[Items from a dataset]
BEGIN

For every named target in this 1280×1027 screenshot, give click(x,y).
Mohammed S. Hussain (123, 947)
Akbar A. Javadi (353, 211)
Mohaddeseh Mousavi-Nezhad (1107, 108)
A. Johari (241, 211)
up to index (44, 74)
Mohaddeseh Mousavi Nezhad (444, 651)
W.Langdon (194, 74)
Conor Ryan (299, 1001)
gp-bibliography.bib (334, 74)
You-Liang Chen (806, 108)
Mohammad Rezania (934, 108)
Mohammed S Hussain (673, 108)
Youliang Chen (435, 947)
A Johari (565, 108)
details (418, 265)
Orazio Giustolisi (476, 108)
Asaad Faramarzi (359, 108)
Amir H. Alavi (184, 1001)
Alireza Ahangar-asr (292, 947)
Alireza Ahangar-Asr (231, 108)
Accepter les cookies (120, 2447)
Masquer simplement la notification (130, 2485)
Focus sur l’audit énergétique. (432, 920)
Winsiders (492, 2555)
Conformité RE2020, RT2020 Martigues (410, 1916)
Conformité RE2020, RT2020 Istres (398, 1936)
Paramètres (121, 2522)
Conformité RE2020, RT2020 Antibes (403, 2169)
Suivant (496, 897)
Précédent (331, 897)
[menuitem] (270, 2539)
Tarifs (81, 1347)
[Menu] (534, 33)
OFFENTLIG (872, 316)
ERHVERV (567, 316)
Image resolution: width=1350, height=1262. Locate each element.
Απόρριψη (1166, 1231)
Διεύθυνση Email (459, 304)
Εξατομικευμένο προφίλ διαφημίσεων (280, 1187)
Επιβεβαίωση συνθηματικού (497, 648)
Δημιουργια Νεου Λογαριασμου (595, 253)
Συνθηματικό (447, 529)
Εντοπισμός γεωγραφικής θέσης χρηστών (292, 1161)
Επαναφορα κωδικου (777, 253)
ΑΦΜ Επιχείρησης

END

Work item: Please report all lines in the entries where "Conformité" appears.

Output for this exercise:
Conformité RE2020, RT2020 Martigues (410, 1916)
Conformité RE2020, RT2020 Istres (398, 1936)
Conformité RE2020, RT2020 Antibes (403, 2169)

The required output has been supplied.